Répondre à des groupuscules fascistes peut sembler dérisoire à certain.es, mais l’arrivée au pouvoir d’Hitler et Mussolini montre bien qu’on ne peut pas, même à l’occasion d’une telle crise, provoquer une large résistance d’un claquement de doigt. Une fois les partis nazis et fascistes aux commandes, il était trop tard pour les stopper. Rétrospectivement, les antifascistes en ont conclu qu’il aurait été bien plus simple d’arrêter Mussolini en 1919, quand son premier faisceau se composait d’une centaine de membres. Ou bien d’éradiquer le Parti des ouvriers allemands (d’extrême droite) qui n’avait que 54 adhérents lorsqu’Hitler assista pour la première fois à un meeting de cette formation, avant qu’il ne la transforme en Parti national-socialiste. Même si les régimes contre lesquels ils se sont originellement constitués ont disparu depuis longtemps, les antifascistes ont considéré qu’il fallait traiter chaque groupuscule fasciste ou nazi comme l’éventuel noyau d’un mouvement meurtrier plus puissant voire d’un futur régime.

Des années durant, les antifascistes ont été moqués parce qu’ils se préoccupaient le plus sérieusement du monde de groupes de 40 fascistes ou 60 partisans du Klan. Le plus ancien collectif antifasciste du pays actuellement existant, le Rose City Antifa de Portland, fondé il y a dix ans, a même du essuyer des critiques venues de gauche car il se consacrait à démasquer et dénoncer les activités de petits groupes de racistes, d’islamophobes ou de fascistes locaux plutôt que de concentrer son action sur les injustices systémiques, plus fondamentales. Bien des années avant que l’alt-right ait même un nom, les antifascistes en ont passé des heures ingrates à scruter d’obscurs forums et rechercher les rassemblements néo-nazis les plus clandestins. Ils suivaient de près l’activité de ceux qui ont entretenu les germes mortels qui ont frappé à Charlottesville, ce dont toutes et tous nous avons été témoins.
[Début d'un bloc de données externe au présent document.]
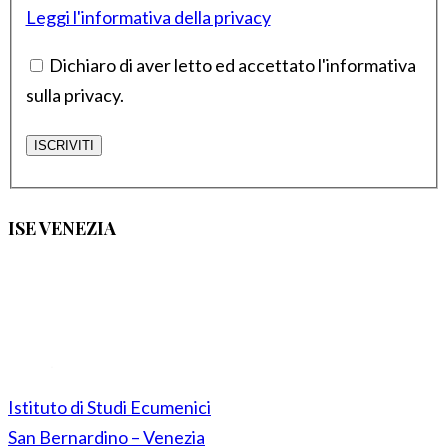
Leggi l'informativa della privacy
Dichiaro di aver letto ed accettato l'informativa
sulla privacy.
ISE VENEZIA
Istituto di Studi Ecumenici
San Bernardino – Venezia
Que nous soyons d’accords ou pas avec leurs méthodes, les antifas, qui se consacrent de toutes leurs forces à la lutte contre le racisme, ne peuvent en aucune façon être traités à équivalence des trolls de l’alt-right qui plaisantent sur les chambres à gaz. Derrière leurs foulards, les antifas sont des infirmières, des enseignant.es, nos voisin.es, de toutes les couleurs de peau, de tous les genres, qui n’hésitent pas à monter eux et elles-mêmes au front pour mettre à bas le fascisme, par tous les moyens nécessaires.

Pour beaucoup d’entre-nous, particulièrement pour les blancs, il n’y aurait pas du avoir le meurtre d’Heather Heyer pour prendre au sérieux la menace d’un suprémacisme blanc qui a persécuté des générations entières de communautés et gens de couleur. L’histoire de l’antifascisme exige que l’on se préoccupe fortement de la violence des suprémacistes blancs. Les jours où l’on pouvait « juste les ignorer » sont révolus.

Mark Bray est historien des droits humains, du terrorisme et des radicalités politiques dans l’Europe contemporaine, actuellement maître de conférence au Dartmouth College. Il a également été l’un des organisateurs d’Occupy Wall Street. Il est l’auteur de Translating Anarchy : the anarchism of Occupy Wall Street chez Zero Books et d’un livre à paraître très prochainement : Antifa : The Anti-Fascist Handbook aux éditions Melville House.

Mark Bray

Mark Bray est historien des droits humains, du terrorisme et des radicalités politiques dans l’Europe contemporaine, actuellement maître de conférence au Dartmouth College. Il a également été l’un des organisateurs d’Occupy Wall Street. Il est l’auteur de Translating Anarchy : the anarchism of Occupy Wall Street (http://www.zero-books.net/books/translating-anarchy) chez Zero Books et d’un livre à paraître très prochainement : Antifa : The Anti-Fascist Handbook (http://static.mhpbooks.com/antifa/) aux éditions Melville House.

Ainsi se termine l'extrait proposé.